* **BRIEF**
Copy all lines below that use the word "которые".
*** Begin section ***
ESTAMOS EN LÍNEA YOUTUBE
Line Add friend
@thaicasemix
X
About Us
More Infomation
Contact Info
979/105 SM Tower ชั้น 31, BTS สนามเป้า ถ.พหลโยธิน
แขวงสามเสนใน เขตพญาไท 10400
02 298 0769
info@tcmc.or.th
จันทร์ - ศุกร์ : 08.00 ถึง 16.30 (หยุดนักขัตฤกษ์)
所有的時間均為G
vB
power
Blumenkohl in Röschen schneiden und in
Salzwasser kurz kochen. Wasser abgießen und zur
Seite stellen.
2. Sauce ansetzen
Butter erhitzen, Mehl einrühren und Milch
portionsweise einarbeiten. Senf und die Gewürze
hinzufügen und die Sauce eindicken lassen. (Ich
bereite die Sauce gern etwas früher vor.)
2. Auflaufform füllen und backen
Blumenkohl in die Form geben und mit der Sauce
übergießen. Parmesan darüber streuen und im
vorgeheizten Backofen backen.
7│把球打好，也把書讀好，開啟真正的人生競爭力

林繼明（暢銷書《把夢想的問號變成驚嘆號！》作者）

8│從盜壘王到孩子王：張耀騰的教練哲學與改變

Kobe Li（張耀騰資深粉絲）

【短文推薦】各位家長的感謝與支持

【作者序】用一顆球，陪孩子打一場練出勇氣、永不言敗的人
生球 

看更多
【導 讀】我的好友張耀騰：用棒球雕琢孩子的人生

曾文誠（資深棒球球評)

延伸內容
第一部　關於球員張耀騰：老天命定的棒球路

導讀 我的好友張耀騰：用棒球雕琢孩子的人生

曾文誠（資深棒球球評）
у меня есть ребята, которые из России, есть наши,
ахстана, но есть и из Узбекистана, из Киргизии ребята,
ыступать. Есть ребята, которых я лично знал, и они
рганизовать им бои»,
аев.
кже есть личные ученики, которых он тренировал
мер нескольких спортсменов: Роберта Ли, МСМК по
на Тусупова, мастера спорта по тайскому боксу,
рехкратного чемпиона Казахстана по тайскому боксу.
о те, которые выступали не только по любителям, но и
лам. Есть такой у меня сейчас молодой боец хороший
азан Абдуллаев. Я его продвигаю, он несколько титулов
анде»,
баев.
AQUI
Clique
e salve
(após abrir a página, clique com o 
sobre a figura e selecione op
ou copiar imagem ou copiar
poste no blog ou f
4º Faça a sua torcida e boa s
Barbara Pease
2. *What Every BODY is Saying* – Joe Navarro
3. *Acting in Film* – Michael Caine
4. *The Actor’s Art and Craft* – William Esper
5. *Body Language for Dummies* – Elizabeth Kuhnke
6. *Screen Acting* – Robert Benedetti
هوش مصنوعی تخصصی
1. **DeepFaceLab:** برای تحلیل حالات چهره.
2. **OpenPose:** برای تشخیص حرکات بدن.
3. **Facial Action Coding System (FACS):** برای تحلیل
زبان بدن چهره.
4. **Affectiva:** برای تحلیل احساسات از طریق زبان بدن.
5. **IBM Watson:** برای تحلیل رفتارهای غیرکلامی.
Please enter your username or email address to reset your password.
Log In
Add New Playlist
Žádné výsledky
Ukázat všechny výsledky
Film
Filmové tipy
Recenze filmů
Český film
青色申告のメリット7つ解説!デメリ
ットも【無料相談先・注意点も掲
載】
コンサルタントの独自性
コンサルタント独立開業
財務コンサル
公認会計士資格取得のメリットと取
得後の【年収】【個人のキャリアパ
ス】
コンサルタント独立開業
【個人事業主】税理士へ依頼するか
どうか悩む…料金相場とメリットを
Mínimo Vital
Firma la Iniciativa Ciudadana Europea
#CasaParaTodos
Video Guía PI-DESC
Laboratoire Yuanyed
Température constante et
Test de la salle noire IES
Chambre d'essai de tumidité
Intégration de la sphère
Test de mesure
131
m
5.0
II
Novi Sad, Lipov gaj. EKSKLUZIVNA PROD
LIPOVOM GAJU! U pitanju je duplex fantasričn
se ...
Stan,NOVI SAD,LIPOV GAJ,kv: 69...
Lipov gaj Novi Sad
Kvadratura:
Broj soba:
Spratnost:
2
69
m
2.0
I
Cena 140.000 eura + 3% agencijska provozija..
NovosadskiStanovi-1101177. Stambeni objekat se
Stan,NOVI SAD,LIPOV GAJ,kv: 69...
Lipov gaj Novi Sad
*** End section ***
* **OUTPUT FOR THIS TASK**
у меня есть ребята, которые из России, есть наши,
о те, которые выступали не только по любителям, но и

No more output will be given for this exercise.